Stored data entries:
________

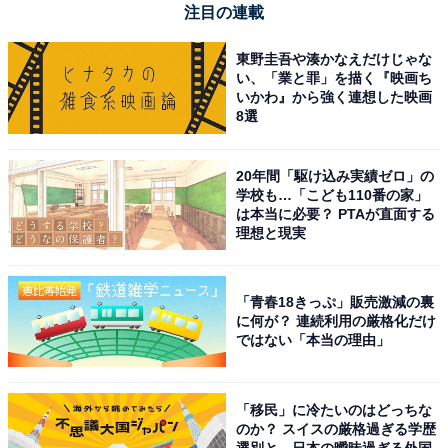
注目の連載
東野圭吾や湊かなえだけじゃな
い、「業と罪」を描く『映画ち
いかわ』から強く連想した映画
8選
20年間「駆け込み実績ゼロ」の
学校も…「こども110番の家」
は本当に必要？ PTAが直面する
理想と現実
「青春18きっぷ」販売激減の裏
に何が？ 連続利用の厳格化だけ
ではない「本当の理由」
「移民」に冷たいのはどっちな
のか？ スイスの厳格過ぎる学歴
選別と、日本の曖昧過ぎる外国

________

> _The task_
Retype the records above exactly. Leave the pictures out.

> _Solution for this problem_
注目の連載
東野圭吾や湊かなえだけじゃな
い、「業と罪」を描く『映画ち
いかわ』から強く連想した映画
8選
20年間「駆け込み実績ゼロ」の
学校も…「こども110番の家」
は本当に必要？ PTAが直面する
理想と現実
「青春18きっぷ」販売激減の裏
に何が？ 連続利用の厳格化だけ
ではない「本当の理由」
「移民」に冷たいのはどっちな
のか？ スイスの厳格過ぎる学歴
選別と、日本の曖昧過ぎる外国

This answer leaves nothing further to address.